Gli strappi di Netanyahu mettono il timing ad una nuova guerra in Medio Oriente. Nel settantesimo di Israele

Kevin Lamarque / Reuters
Kevin Lamarque / Reuters 

Il conto alla rovescia è iniziato. Le tappe scandite. 12 maggio, Trump annuncia ufficialmente l'uscita degli Usa dall'accordo sul nucleare. 14 maggio: inaugurazione dell'ambasciata Usa a Gerusalemme. Fiamme nei Territori, Hamas e Hezbollah entrano sul piede di guerra. 15 maggio: nel settantesimo dello Stato d'Israele, Netanyahu ordina nuovi raid contro basi iraniane in Siria. E' l'inizio della guerra diretta tra Israele e Iran, combattuta in Siria, ma col rischio, altamente probabile, che il conflitto possa estendersi nel vicino Libano. L'Iran "risponderà a tempo debito" alla presunta "aggressione israeliana" contro le sue basi militari in Siria. Lo ha detto il presidente della commissione parlamentare per gli Affari esteri iraniano, Allaeddine Boroujerdi, nel corso di una conferenza stampa al termine della sua visita a Damasco.

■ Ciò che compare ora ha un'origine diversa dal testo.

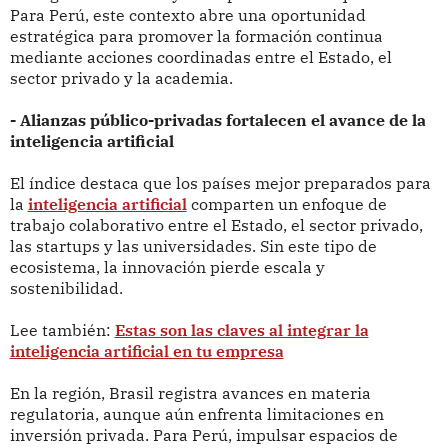
Para Perú, este contexto abre una oportunidad
estratégica para promover la formación continua
mediante acciones coordinadas entre el Estado, el
sector privado y la academia.
- Alianzas público-privadas fortalecen el avance de la
inteligencia artificial
El índice destaca que los países mejor preparados para
la
inteligencia artificial
comparten un enfoque de
trabajo colaborativo entre el Estado, el sector privado,
las startups y las universidades. Sin este tipo de
ecosistema, la innovación pierde escala y
sostenibilidad.
Lee también:
Estas son las claves al integrar la
inteligencia artificial en tu empresa
En la región, Brasil registra avances en materia
regulatoria, aunque aún enfrenta limitaciones en
inversión privada. Para Perú, impulsar espacios de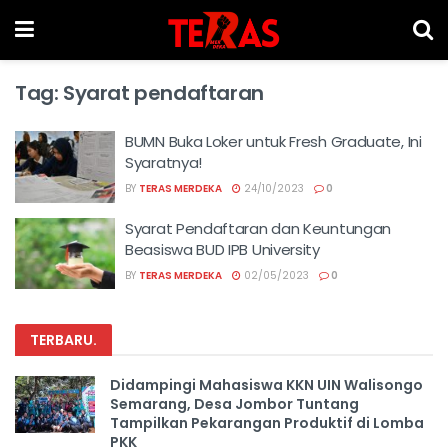
Tag:
Syarat pendaftaran
BUMN Buka Loker untuk Fresh Graduate, Ini
Syaratnya!
BY
TERAS MERDEKA
24/10/2023
0
Syarat Pendaftaran dan Keuntungan
Beasiswa BUD IPB University
BY
TERAS MERDEKA
02/05/2023
0
TERBARU
.
Didampingi Mahasiswa KKN UIN Walisongo
Semarang, Desa Jombor Tuntang
Tampilkan Pekarangan Produktif di Lomba
PKK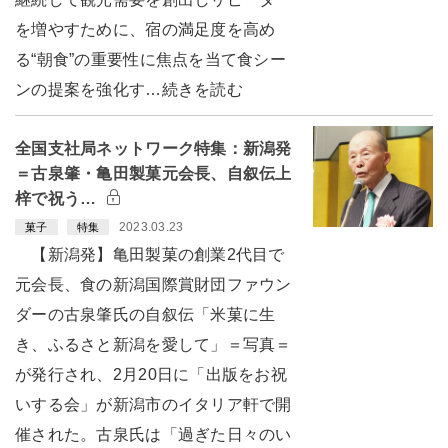
を増やすために、宿の満足度を高め
る“朝食”の重要性に焦点を当て食シー
ンの提案を強化す…続きを読む
全国支社局ネットワーク特集：新潟発
＝古泉肇・亀田製菓元会長、自叙伝上
梓で祝う…
2023.03.23
菓子
特集
【新潟発】亀田製菓の創業2代目で
元会長、食の新潟国際賞財団ファウン
ダーの古泉肇氏の自叙伝「米菓に生
き、ふるさと新潟を愛して」＝写真＝
が発行され、2月20日に「出版をお祝
いする会」が新潟市のイタリア軒で開
催された。古泉氏は「過ぎた日々のい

Secondo l'Osservatorio siriano per i diritti umani, organizzazione non governativa con sede a Londra, almeno 26 combattenti iraniani sarebbero morti nei bombardamenti contro due basi usate da militari in Siria, una ad Hama (40 chilometri a nord di Homs) e l'altra Aleppo (roccaforte ribelle situata a 50 chilometri dal confine con la Turchia) nella notte fra il 29 e il 30 aprile. Nessuno ha rivendicato l'operazione, ma i sospetti sono ricaduti sugli israeliani. Le perdite sono state prima smentite da Teheran e ora confermate da Boroujerdi. "L'aggressione dell'entità sionista contro i nostri consulenti in Siria ci garantisce il diritto di rispondere", ha detto il parlamentare iraniano, citato dalla stampa internazionale. "Ci rivarremo a tempo debito", ha aggiunto Boroujerdi, ribadendo che la presenza militare iraniana in Siria avviene "su richiesta del governo siriano". Nei giorni scorsi, ufficiali americani, rimasti anonimi, hanno confermato a media statunitensi e israeliani che il raid nella notte tra il 29 e il 30 di aprile, è stato condotto da "F-15 israeliani".

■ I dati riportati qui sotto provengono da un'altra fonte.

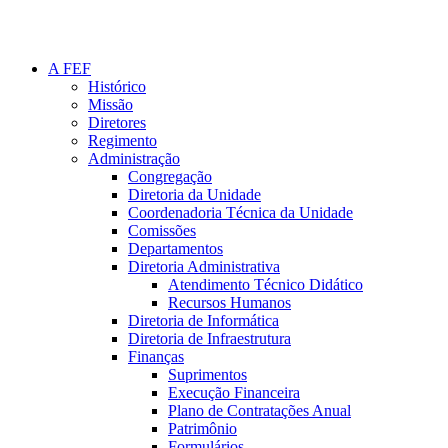
A FEF
Histórico
Missão
Diretores
Regimento
Administração
Congregação
Diretoria da Unidade
Coordenadoria Técnica da Unidade
Comissões
Departamentos
Diretoria Administrativa
Atendimento Técnico Didático
Recursos Humanos
Diretoria de Informática
Diretoria de Infraestrutura
Finanças
Suprimentos
Execução Financeira
Plano de Contratações Anual
Patrimônio
Formulários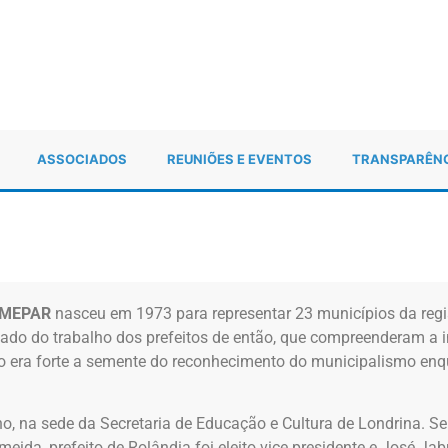
ASSOCIADOS
REUNIÕES E EVENTOS
TRANSPARÊN
MEPAR
nasceu em 1973 para representar 23 municípios da regi
do do trabalho dos prefeitos de então, que compreenderam a i
ão era forte a semente do reconhecimento do municipalismo enq
, na sede da Secretaria de Educação e Cultura de Londrina. Seu
eida, prefeito de Rolândia foi eleito vice presidente e José Jabu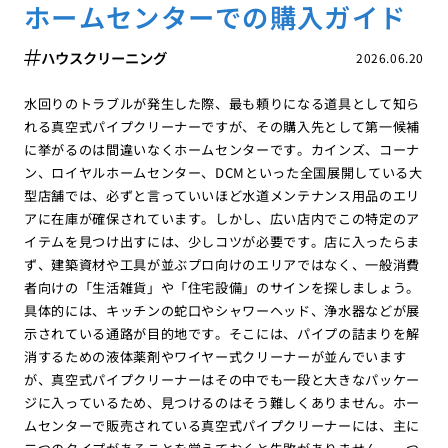
ホームセンターでの購入ガイド
ハウスクリーニング
2026.06.20
水回りのトラブルが発生した際、最も頼りになる道具として知ら
れる真空式パイプクリーナーですが、その購入先として第一候補
に挙がるのは間違いなくホームセンターです。カインズ、コーナ
ン、ロイヤルホームセンター、DCMといった全国展開している大
型店舗では、必ずと言っていいほど水道メンテナンス用品のエリ
アに在庫が確保されています。しかし、広い店内でこの特定のア
イテムを見つけ出すには、少しコツが必要です。店に入ったらま
ず、建築資材や工具が並ぶプロ向けのエリアではなく、一般消費
者向けの「生活雑貨」や「住宅設備」のサインを探しましょう。
具体的には、キッチンの蛇口やシャワーヘッド、浄水器などが展
示されている通路が目的地です。そこには、パイプの詰まりを解
消するための液体薬剤やワイヤー式クリーナーが並んでいます
が、真空式パイプクリーナーはその中でも一段と大きなパッケー
ジに入っているため、見つけるのはそう難しくありません。ホー
ムセンターで販売されている真空式パイプクリーナーには、主に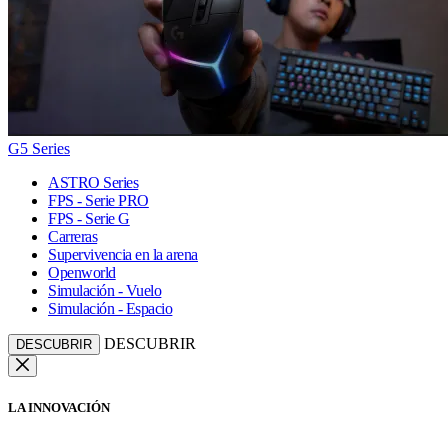
G5 Series
ASTRO Series
FPS - Serie PRO
FPS - Serie G
Carreras
Supervivencia en la arena
Openworld
Simulación - Vuelo
Simulación - Espacio
DESCUBRIR
DESCUBRIR
LA INNOVACIÓN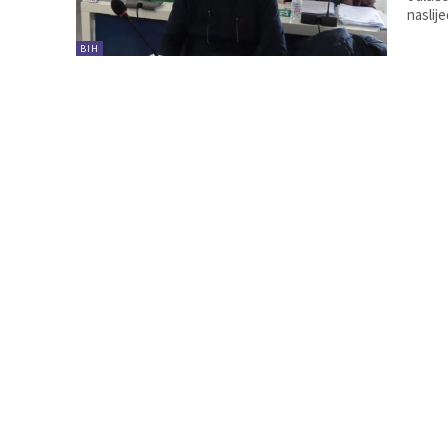
naslij
BIH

I jet hanno sorvolato la Giordania e l'Iraq e sono entrati nello spazio aereo siriano da Est, nella zona controllata dagli americani. Nel raid sono stati distrutti "200 missili anti-aerei" appena arrivati dall'Iran, che dovevano rafforzare le difese delle basi utilizzate anche dai Pasdaran e già colpite più volte da Israele. Tra un raid e l'altro, c'è tempo per gli avvertimenti a mezzo stampa. Non potrà che essere gravido delle peggiori conseguenze l'attacco sulla Siria degli Usa, della Francia e della Gran Bretagna. Così il ministro degli Esteri russo Sergey Lavrov in una lunga intervista con il settimanale Panorama. "Chiara manifestazione" di una "linea distruttiva sono stati gli attacchi missilistici al territorio della Repubblica araba siriana, inflitti il 14 aprile con un pretesto assolutamente inventato".

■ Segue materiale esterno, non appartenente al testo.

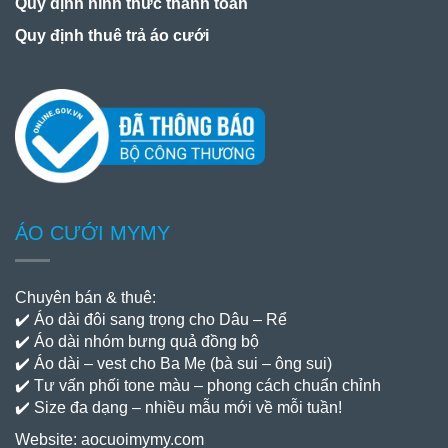
Quy dịnh hình thức thanh toán
Quy định thuê trả áo cưới
ÁO CƯỚI MYMY
Chuyên bán & thuê:
✔️ Áo dài đôi sang trọng cho Dâu – Rể
✔️ Áo dài nhóm bưng quả đồng bộ
✔️ Áo dài – vest cho Ba Mẹ (bà sui – ông sui)
✔️ Tư vấn phối tone màu – phong cách chuẩn chỉnh
✔️ Size đa dạng – nhiều mẫu mới về mỗi tuần!
Website:
aocuoimymy.com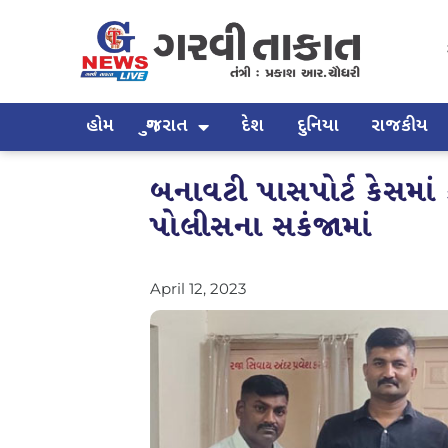
હોમ
ગુજરાત
દેશ
દુનિયા
રાજકીય
બનાવટી પાસપોર્ટ કેસમાં
પોલીસના સકંજામાં
April 12, 2023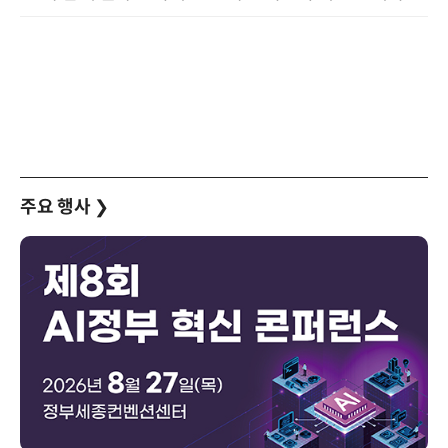
주요 행사
❯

Secondo Lavrov "un tale comportamento irresponsabile è gravido delle più gravi conseguenze per la sicurezza globale. E quelli che oggi giocano con il fuoco in varie regioni, cercando di foraggiare i terroristi per sfruttarli nei loro giochi geopolitici, domani dovranno pagarne il prezzo in casa propria". "Israele dovrebbe trasferire le informazioni sul programma nucleare dell'Iran all'Agenzia internazionale per l'energia atomica (AIEA)", insiste il capo della diplomazia russa. "Gli specialisti che hanno partecipato ai colloqui sulla stesura dell'accordo indicano che è abbastanza probabile che questi documenti si trattino di attività precedenti, già registrate dalle ispezioni dell'Aiea", rimarca ancora Lavrov. Tempi di minacce e di appelli. Il segretario generale dell'Onu, Antonio Guterres, ha rivolto un appello al presidente americano, Donald Trump, perché non denunci l'accordo sul nucleare con l'Iran, evocando il pericolo di una guerra. Guterres, parlando alla Bbc, ha definito il trattato del 2015 una "importante vittoria della diplomazia" e ha detto che dovrebbe essere salvaguardato. "Non dovremmo cancellarlo, a meno che non abbiamo una valida alternativa ad esso", ha detto, aggiungendo che "ci spettano tempi molto pericolosi".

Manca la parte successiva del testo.